A recent U.S. Supreme Court decision involving trails built on former rail corridors will have minimal impact on the Foothills Trail, Pierce County officials believe.
After two weeks of reviewing the March 10 ruling determining that the federal government loses control of land previously granted to railroad companies, the county prepared a statement that says it doesn’t believe the Foothills Trail will be affected.
The county consulted deputy prosecuting attorney Pete Philley, parks and recreation staff, the Foothills Trail Coalition and others but says their statement is not a legal interpretation from the prosecutor’s office.

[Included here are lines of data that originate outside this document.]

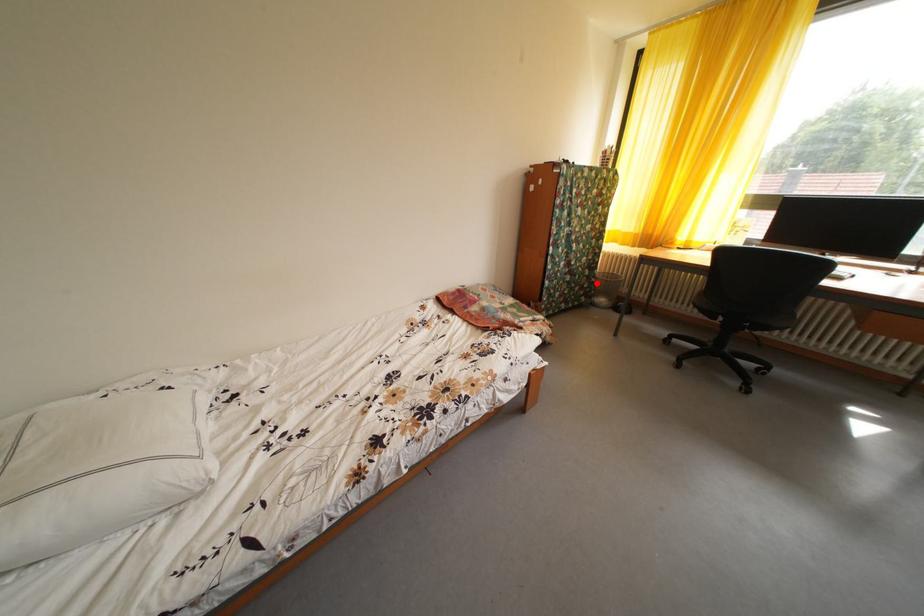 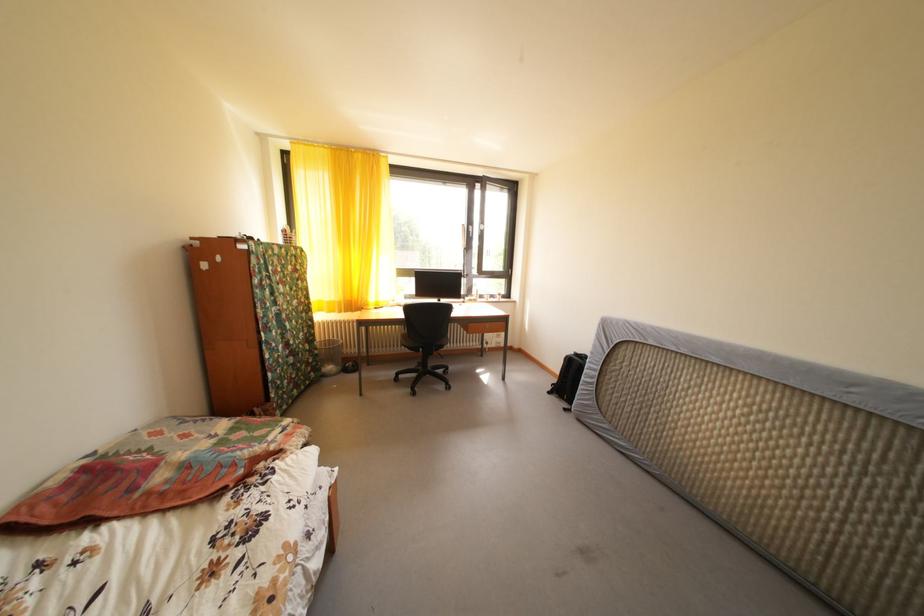 Question: A red point is marked in image1. In image2, is the corresponding 3D point closer to the camera or farther? Reply with the corresponding letter.

Choices:
 (A) The corresponding 3D point is closer.
 (B) The corresponding 3D point is farther.

Answer: (A) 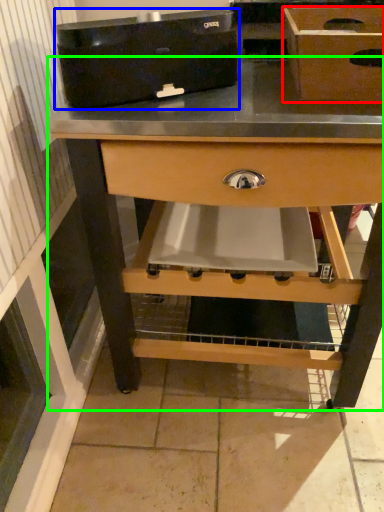 Question: Considering the real-world distances, which object is closest to box (highlighted by a red box)? appliance (highlighted by a blue box) or table (highlighted by a green box).

Choices:
 (A) appliance
 (B) table

Answer: (A) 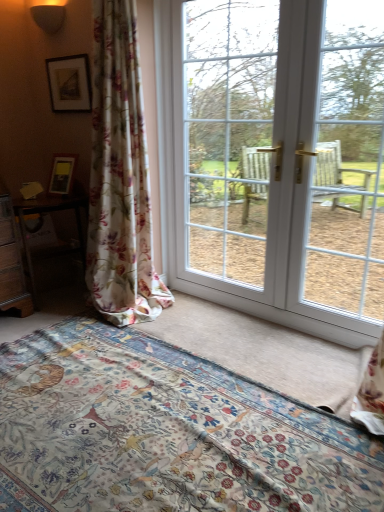 You are a GUI agent. You are given a task and a screenshot of the screen. Output one action in this format:
    pyautogui.click(x=<x>, y=<y>)
    Task: Click on the vacant area that lies in front of floral fabric curtain at left
    Image resolution: width=384 pixels, height=512 pixels.
    Given the screenshot: What is the action you would take?
    pyautogui.click(x=108, y=344) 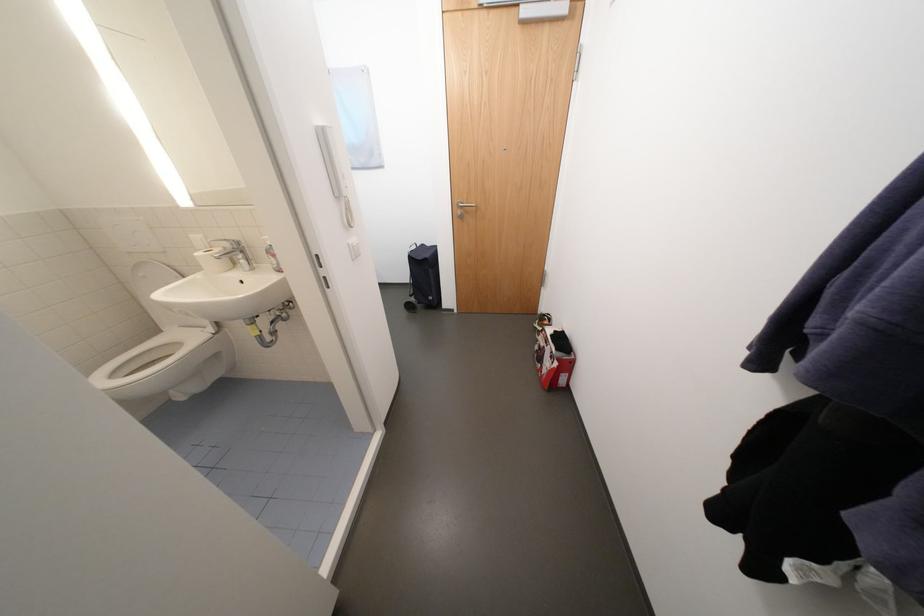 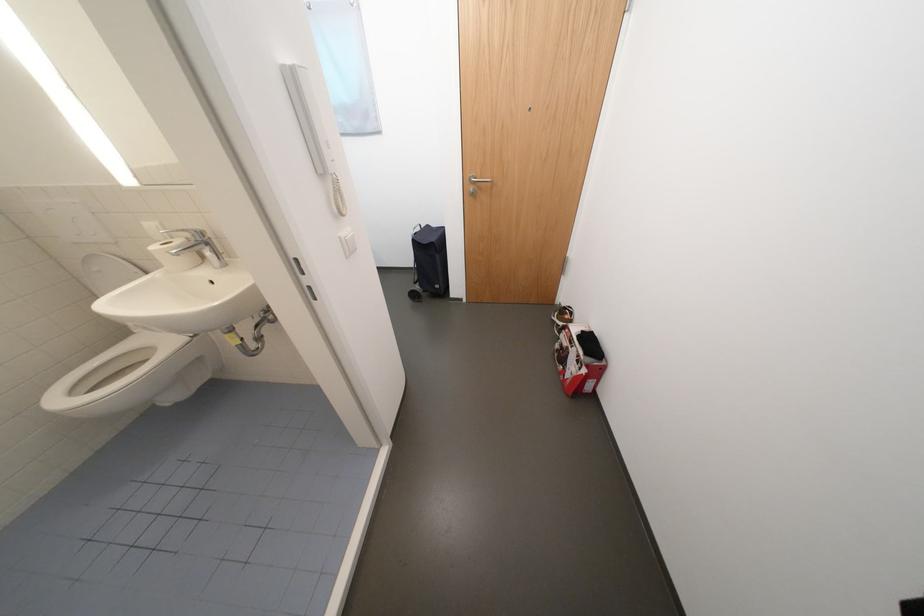 Find the pixel in the second image that matches (564,365) in the first image.

(592, 371) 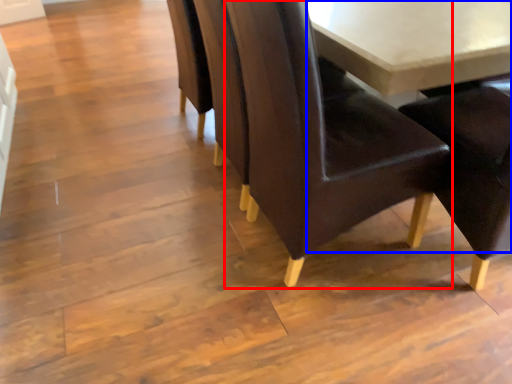 Question: Which point is closer to the camera, chair (highlighted by a red box) or table (highlighted by a blue box)?

Choices:
 (A) chair
 (B) table

Answer: (A)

The statement says attorneys representing the trails interpreted the court’s decision to mean existing trail projects will not be affected if they can meet one of six conditions.
The conditions, according to an interpretation by the Rails-to-Trails Conservancy: 1, “Railbanked” (Set aside for potential future use as a railway); 2, the corridor was originally acquired by the railroad by a federally granted right-of-way through federal lands before 1875; 3, The railroad originally acquired the corridor from a private land owner; 4, The trail manager owns the adjacent land adjacent; 5, the trail manager owns full title of the corridor; or, 6, the corridor is in the original 13 colonies.

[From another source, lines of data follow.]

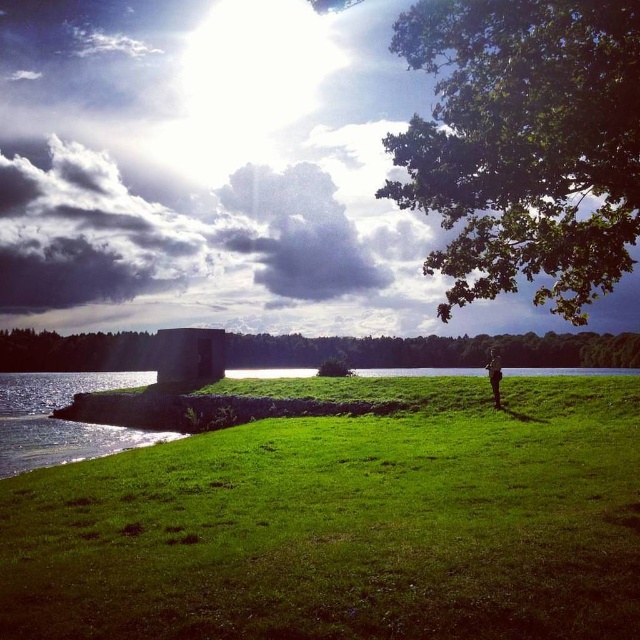 Question: Is green leafy tree at upper right below green leafy tree at center?

Choices:
 (A) no
 (B) yes

Answer: (A)

Question: Is green leafy tree at upper right above green fabric jacket at center?

Choices:
 (A) no
 (B) yes

Answer: (B)

Question: Which of the following is the farthest from the observer?

Choices:
 (A) (497, 390)
 (B) (410, 17)
 (C) (406, 573)
 (D) (51, 368)

Answer: (D)

Question: Which point appears farthest from the camera in this image?

Choices:
 (A) (115, 340)
 (B) (444, 513)
 (C) (492, 380)
 (D) (637, 128)

Answer: (A)

Question: Does green leafy tree at upper right have a smaller size compared to green leafy tree at center?

Choices:
 (A) no
 (B) yes

Answer: (A)

Question: Among these objects, which one is farthest from the camera?

Choices:
 (A) green grassy at center
 (B) green leafy tree at upper right

Answer: (B) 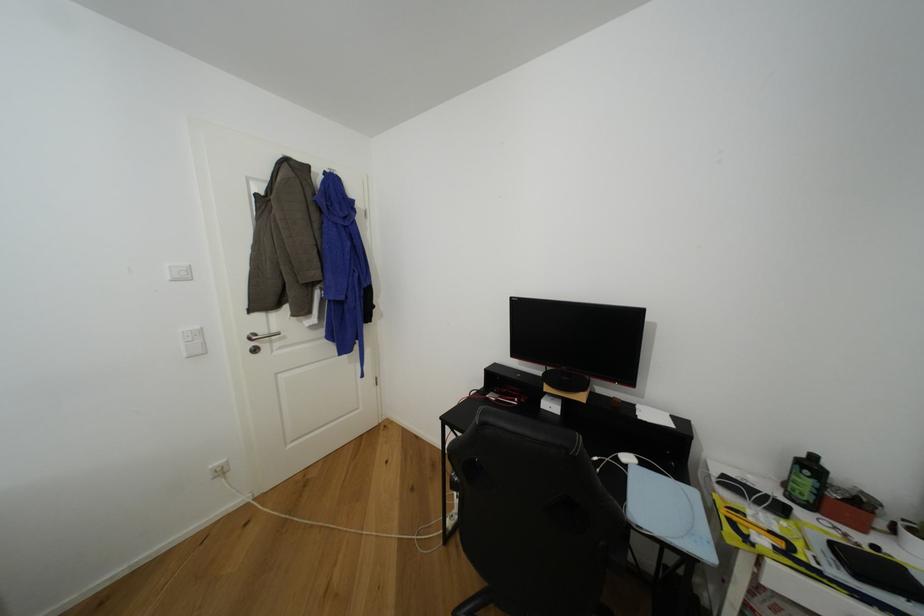 Which object does [806,482] point to?

This point indicates the green bottle. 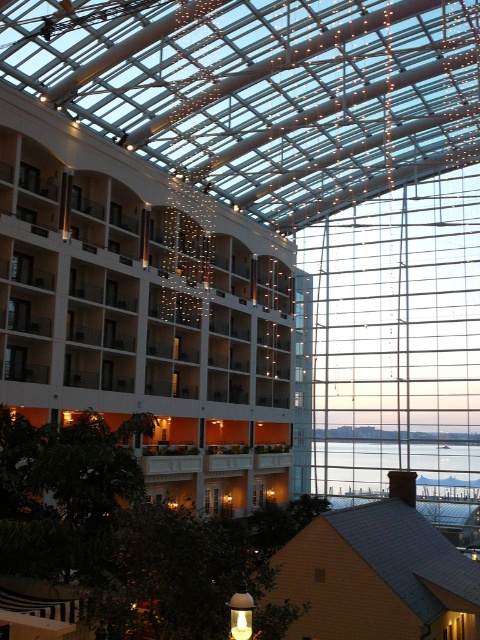 You are a visitor standing at the entrance of the modern building. You notice the yellow shingled roof at lower right and the transparent glass water at center. Which object appears larger in the image?

The yellow shingled roof at lower right is bigger than transparent glass water at center, so it appears larger in the image.

You are standing in the modern building and want to take a photo of the white glossy hotel at center and the transparent glass water at center. Which object should you focus on first to ensure both are in focus?

You should focus on the white glossy hotel at center first because it is closer to you than the transparent glass glass water at center, so adjusting focus from near to far will help both be in focus.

The Foothills Trail meets three of the conditions, according to the statement.
"1. The Foothills Trail is located on a rail corridor originally acquired by the Northern Pacific Railroad/Railway, which right of way was created by an Act of the U.S. Congress on July 2, 1862. The Brandt Supreme Court Case decision does not apply to federally granted right-of-way acquired before 1875. (Meets condition #2)

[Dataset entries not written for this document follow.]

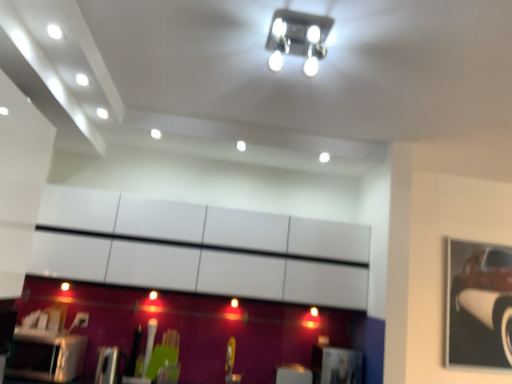 This screenshot has width=512, height=384. I want to click on metallic square light fixture at upper center, so (x=298, y=38).

Is metallic square light fixture at upper center positioned before metallic car at right?

Yes, metallic square light fixture at upper center is closer to the viewer.

Which point is more forward, (x=280, y=9) or (x=505, y=326)?

The point (x=280, y=9) is closer.

How many degrees apart are the facing directions of metallic square light fixture at upper center and metallic car at right?

1.5 degrees separate the facing orientations of metallic square light fixture at upper center and metallic car at right.

Would you say metallic square light fixture at upper center is inside or outside metallic car at right?

metallic square light fixture at upper center is not inside metallic car at right, it's outside.

Is metallic car at right positioned beyond the bounds of metallic square light fixture at upper center?

metallic car at right lies outside metallic square light fixture at upper center's area.

How much distance is there between metallic car at right and metallic square light fixture at upper center?

metallic car at right and metallic square light fixture at upper center are 2.43 meters apart from each other.

Where is `car behind the metallic square light fixture at upper center`? car behind the metallic square light fixture at upper center is located at coordinates (479, 306).

How many degrees apart are the facing directions of metallic car at right and metallic silver toaster at lower left?

0.476 degrees separate the facing orientations of metallic car at right and metallic silver toaster at lower left.

From the image's perspective, is metallic car at right located beneath metallic silver toaster at lower left?

No, from the image's perspective, metallic car at right is not below metallic silver toaster at lower left.

Would you say metallic car at right is to the left or to the right of metallic silver toaster at lower left in the picture?

In the image, metallic car at right appears on the right side of metallic silver toaster at lower left.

2. Notwithstanding item 1, Pierce County has generally acquired nearly all its Foothills Trail property through fee simple purchase from property owners adjacent to the former rail right-of-way. (Meets condition #5)
3. For those sections where Pierce County did not purchase the trail property from property owners adjacent to the former rail right-of-way, we acquired the property using the “public highway exception” under United States Code 43-912 (railroad abandonment law) or the property was railbanked. The public highway exception allowed the County to declare a portion of the former Northern Pacific Railroad/Railway to be a public highway through resolution of the Pierce County Council. (Meets condition #1)"
The Foothills Trail is a 15-mile section of paved multiuse trail stretching from Puyallup to South Prairie. Aspirations of the trail include connecting it to another section in Buckley, other South Sound Trails and expanding to Mount Rainier National Park.